In the secondary services he now had himself substituted, for the main services he struggled up the narrow stairs to the organ.

In 1898, Flügel had to give up his work as organist altogether. Since he was not entitled to any pension even after almost 40 years as castle organist, the work was initially assigned to his successor on an honorary basis on 3 April 1898. Flügel was allowed to continue living in the official flat at Königsplatz 11.

Flügel died on 15 August 1900 in Stettin in his official residence at Königsplatz 2 at the age of 88. Of Flügel's 19 biological children, many of whom died early, only the son Ernst Flügel (born 1844, organist in Breslau) followed in his father's footsteps.

== Legacy ==
Flügel's handwritten estate, which came to Vienna via the children of his son Ernst, was lost there towards the end of the Second World War. A small number of autograph manuscripts of music are preserved in the Toonkunst Archive in Amsterdam (chorale preludes and chorale pieces). Two of the rare autograph chorale preludes can be found in the Leipzig Music Library.

Whether Flügel's 18 letters, which he wrote to the Cologne music publisher Michael Schloss (1823–1891) between July 1850 and January 1855 and which were acquired by the historical archive of the city of Cologne in 1996, were also lost forever with the collapse of the archive is currently completely unclear. 16 letters or postcards from Flügel to musician friends such as Brendel, Bock and Dörffel, as well as Mendelssohn's letter to Flügel of 19 October 1845, are preserved in the music department of the Berlin State Library, including Flügel's letter to Alfred Dörffel dated 28 April 1868. Three letters can be found in the Frankfurt University Library, and one in Munich. Two letters to and one from Louis Spohr are preserved in Kassel. A larger number of private letters from the second Stettin period are with descendants in Lübeck.

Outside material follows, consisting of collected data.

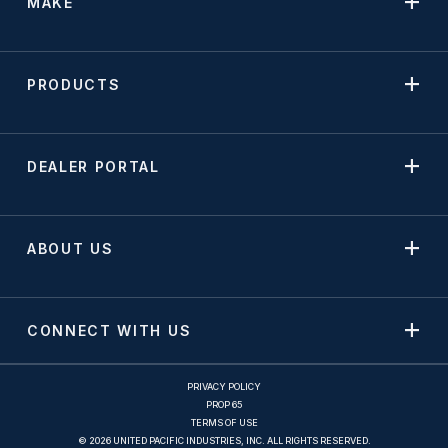
MAKE
PRODUCTS
DEALER PORTAL
ABOUT US
CONNECT WITH US
PRIVACY POLICY
PROP 65
TERMS OF USE
© 2026 UNITED PACIFIC INDUSTRIES, INC. ALL RIGHTS RESERVED.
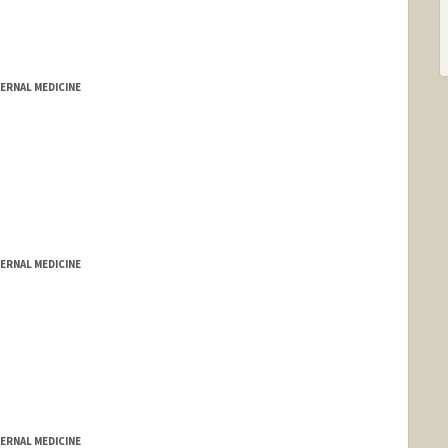
ERNAL MEDICINE
ERNAL MEDICINE
ERNAL MEDICINE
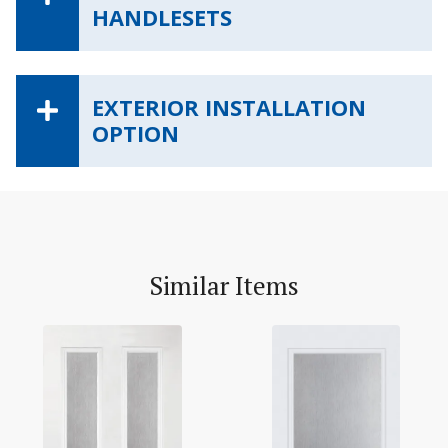
HANDLESETS
EXTERIOR INSTALLATION
OPTION
Similar Items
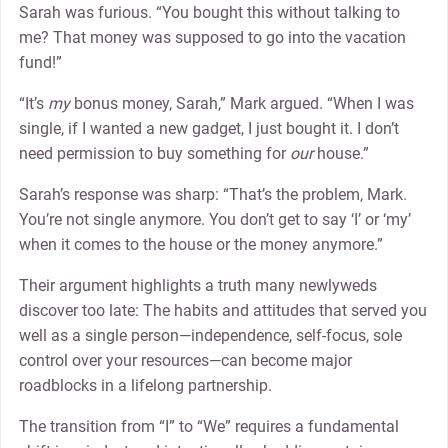
Sarah was furious. “You bought this without talking to
me? That money was supposed to go into the vacation
fund!”
“It’s
my
bonus money, Sarah,” Mark argued. “When I was
single, if I wanted a new gadget, I just bought it. I don’t
need permission to buy something for
our
house.”
Sarah’s response was sharp: “That’s the problem, Mark.
You’re not single anymore. You don’t get to say ‘I’ or ‘my’
when it comes to the house or the money anymore.”
Their argument highlights a truth many newlyweds
discover too late: The habits and attitudes that served you
well as a single person—independence, self-focus, sole
control over your resources—can become major
roadblocks in a lifelong partnership.
The transition from “I” to “We” requires a fundamental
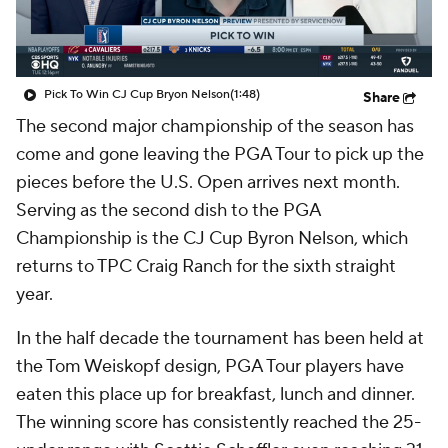
Pick To Win CJ Cup Bryon Nelson
(1:48)
Share
The second major championship of the season has
come and gone leaving the PGA Tour to pick up the
pieces before the U.S. Open arrives next month.
Serving as the second dish to the PGA
Championship is the CJ Cup Byron Nelson, which
returns to TPC Craig Ranch for the sixth straight
year.
In the half decade the tournament has been held at
the Tom Weiskopf design, PGA Tour players have
eaten this place up for breakfast, lunch and dinner.
The winning score has consistently reached the 25-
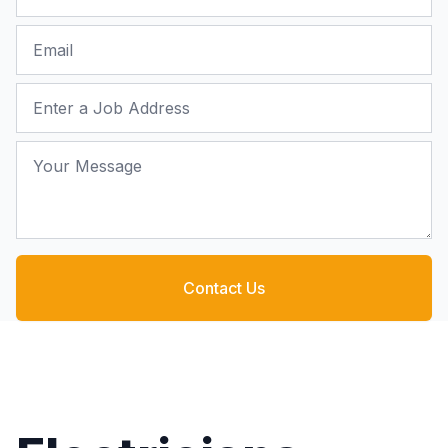
Email
Job Address
Your Message
Contact Us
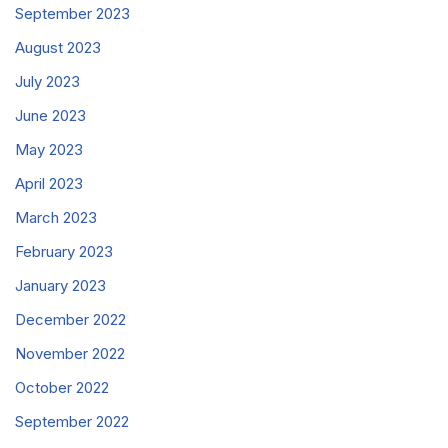
September 2023
August 2023
July 2023
June 2023
May 2023
April 2023
March 2023
February 2023
January 2023
December 2022
November 2022
October 2022
September 2022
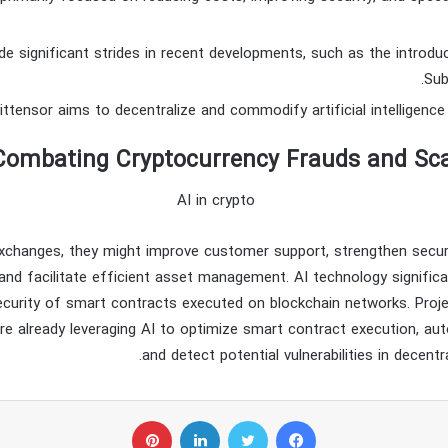
e significant strides in recent developments, such as the introd
Sub
Combating Cryptocurrency Frauds and Sc
xchanges, they might improve customer support, strengthen secur
 and facilitate efficient asset management. AI technology signific
ecurity of smart contracts executed on blockchain networks. Proj
are already leveraging AI to optimize smart contract execution, a
and detect potential vulnerabilities in decentra
پینتریست
لینکداین
توییتر
فیسبوک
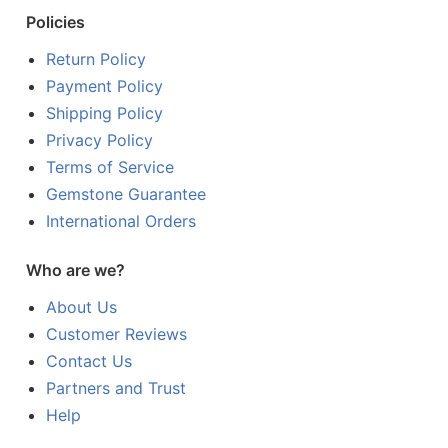
Policies
Return Policy
Payment Policy
Shipping Policy
Privacy Policy
Terms of Service
Gemstone Guarantee
International Orders
Who are we?
About Us
Customer Reviews
Contact Us
Partners and Trust
Help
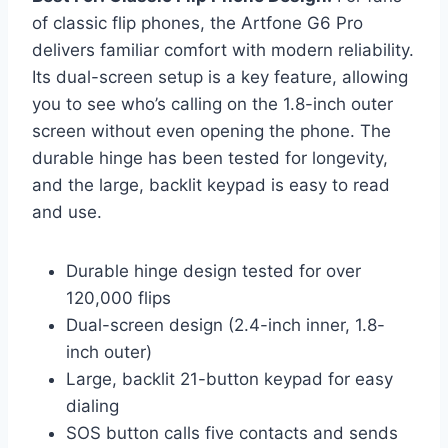
of classic flip phones, the Artfone G6 Pro
delivers familiar comfort with modern reliability.
Its dual-screen setup is a key feature, allowing
you to see who’s calling on the 1.8-inch outer
screen without even opening the phone. The
durable hinge has been tested for longevity,
and the large, backlit keypad is easy to read
and use.
Durable hinge design tested for over
120,000 flips
Dual-screen design (2.4-inch inner, 1.8-
inch outer)
Large, backlit 21-button keypad for easy
dialing
SOS button calls five contacts and sends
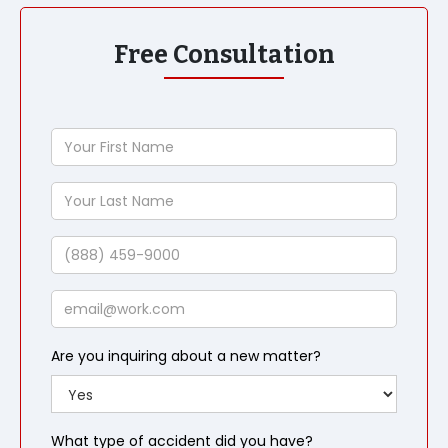
Free Consultation
Your
First
Name
Your
Last
Name
Phone
Email
Are you inquiring about a new matter?
What type of accident did you have?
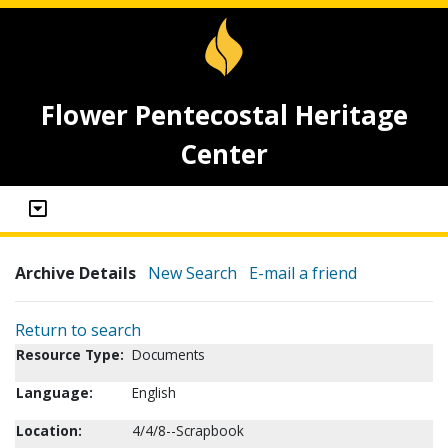
Flower Pentecostal Heritage
Center
Archive Details
New Search
E-mail a friend
Return to search
Resource Type:
Documents
Language:
English
Location:
4/4/8--Scrapbook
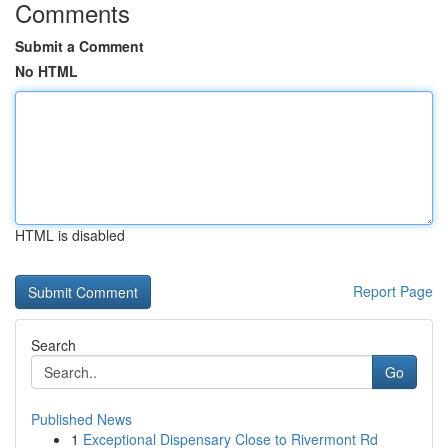
Comments
Submit a Comment
No HTML
HTML is disabled
Report Page
Search
Go
Published News
1
Exceptional Dispensary Close to Rivermont Rd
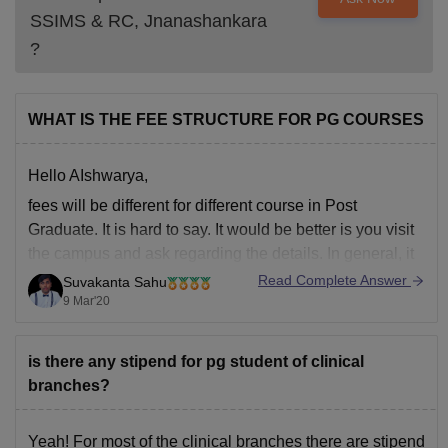
SSIMS & RC, Jnanashankara
?
WHAT IS THE FEE STRUCTURE FOR PG COURSES
Hello AIshwarya,
fees will be different for different course in Post
Graduate. It is hard to say. It would be better is you visit
the campus and ask regarding the details. In general, it
will be above 1.5 lakhs per year. as you have not
Read Complete Answer
Suvakanta Sahu
mentioned which course you asking
9 Mar'20
is there any stipend for pg student of clinical
branches?
Yeah! For most of the clinical branches there are stipend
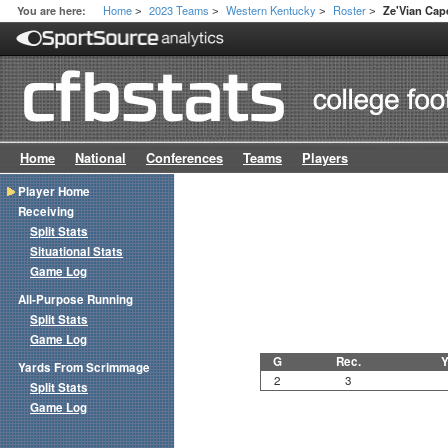
Home
2023 Teams
Western Kentucky
Roster
You are here:
Ze'Vian Cap
>
>
>
>
Home
National
Conferences
Teams
Players
Player Home
Receiving
Split Stats
Situational Stats
Game Log
All-Purpose Running
Split Stats
Game Log
G
Rec.
Y
Yards From Scrimmage
2
3
Split Stats
Game Log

In time for the composer's 200th birthday, the Pomeranian Library in Szczecin put a large number of Flügel's original printed music online. Most of these are Flügel's hand copies, in which the composer has entered the receipt, small corrections, first performances known to him and other notices. Apparently, these valuable copies came into the library after the death of his son Ernst Flügel (1912). The Berlin State Library has also recently begun to put his works online.

== Style ==
Flügel's creative period spans around eight decades. The developments of the 19th century are reflected in him like in hardly any other composer. The spectrum ranges from the early piano sonatas oriented towards Weber and Beethoven to the late concert pieces for organ with Wagnerian colouring. Flügel follows his own style and has never allowed himself to be pinned down. The famous music theorist Johann Christian Lobe opined:
"Among a hundred reviews of musical works, one might find one that is completely satisfied, one that has to acknowledge with all its heart and conviction a God-justified, original compositional talent. But among a hundred reviews, I do not know exactly how few are read. How easy it is to include among these unread ones those that would have been worth the effort of reading! This is one of the reasons why the true artistic spirit often succeeds so late, sometimes not at all, in making itself heard with its genuine sounds amidst the market bells and pimping. Therefore, one should not only try to help important artists with reviews, but should call out boldly, firmly and loudly in small leading articles to the musically surrounded world: direct your ear and your attention here, there sing and sound the ways of the heart. I am talking about Gustav Flügel."
He is first and foremost he and no other. His imagination blossoms and glows in full youthful freshness. Whatever heartache and heart's desire may live in a person, from heavy-blooded night dreams through all stages to the laughing images of jest, it lives in Flügel and wells up and sounds out easily in his tone poems. He always has something before his mind's eye. That is why nowhere does mere ear candy appear, just as no common thoughtless or frivolous fashionistas dare to come near his noble artistic spirit. He asked for a very delicate artistic conscience. What the greatest masters carried in them in the way of aesthetically guiding maxims that enable art, he has eavesdropped on and absorbed into himself as laws, but he leaves them their thoughts and works his creations out of his own material. I am not weighing up here which of his works I like more or less; that is for the audience to do. I only want to write these few words as a hint for those who do not yet know Flügel but deserve to know him, and I have hinted at his artistic qualities because he has only these."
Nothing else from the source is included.